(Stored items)
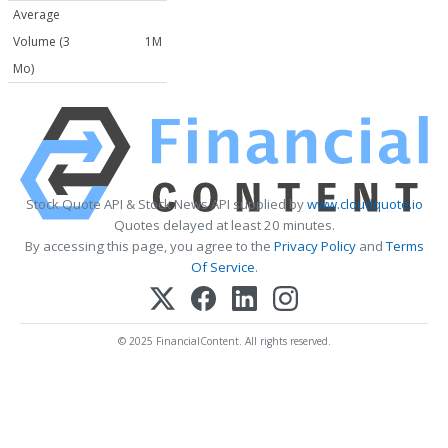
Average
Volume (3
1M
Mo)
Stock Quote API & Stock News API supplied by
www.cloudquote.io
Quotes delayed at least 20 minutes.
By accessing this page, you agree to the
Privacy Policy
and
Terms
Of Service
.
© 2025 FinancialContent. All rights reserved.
...
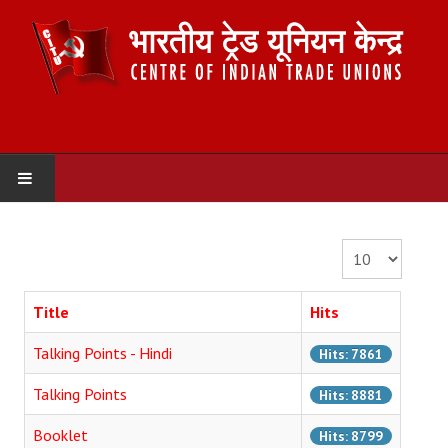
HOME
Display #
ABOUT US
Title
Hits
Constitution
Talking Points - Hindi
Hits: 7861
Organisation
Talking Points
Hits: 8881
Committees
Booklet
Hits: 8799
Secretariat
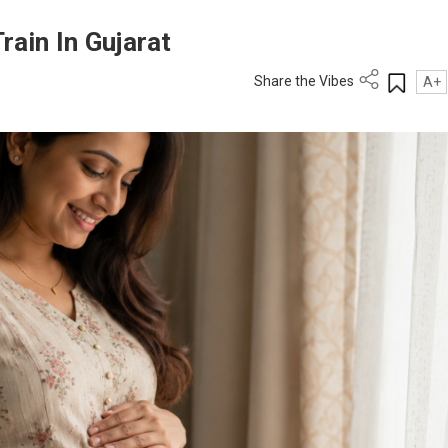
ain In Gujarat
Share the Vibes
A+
--
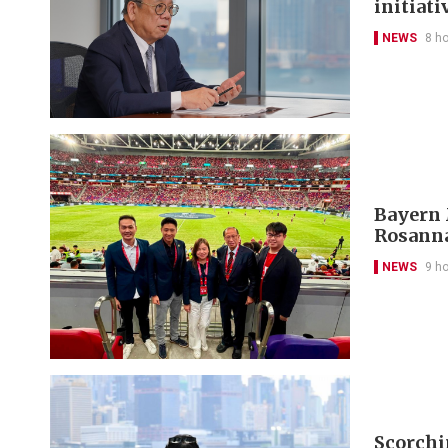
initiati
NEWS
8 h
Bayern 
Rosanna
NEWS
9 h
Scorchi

Problem description:
After locating the line with "Stock Quote API & Stock News API supplied by" above, return that line and every later line through the one with "All rights reserved.", word for word and with nothing else.

Answer space:
Stock Quote API & Stock News API supplied by
www.cloudquote.io
Quotes delayed at least 20 minutes.
By accessing this page, you agree to the
Privacy Policy
and
Terms
Of Service
.
© 2025 FinancialContent. All rights reserved.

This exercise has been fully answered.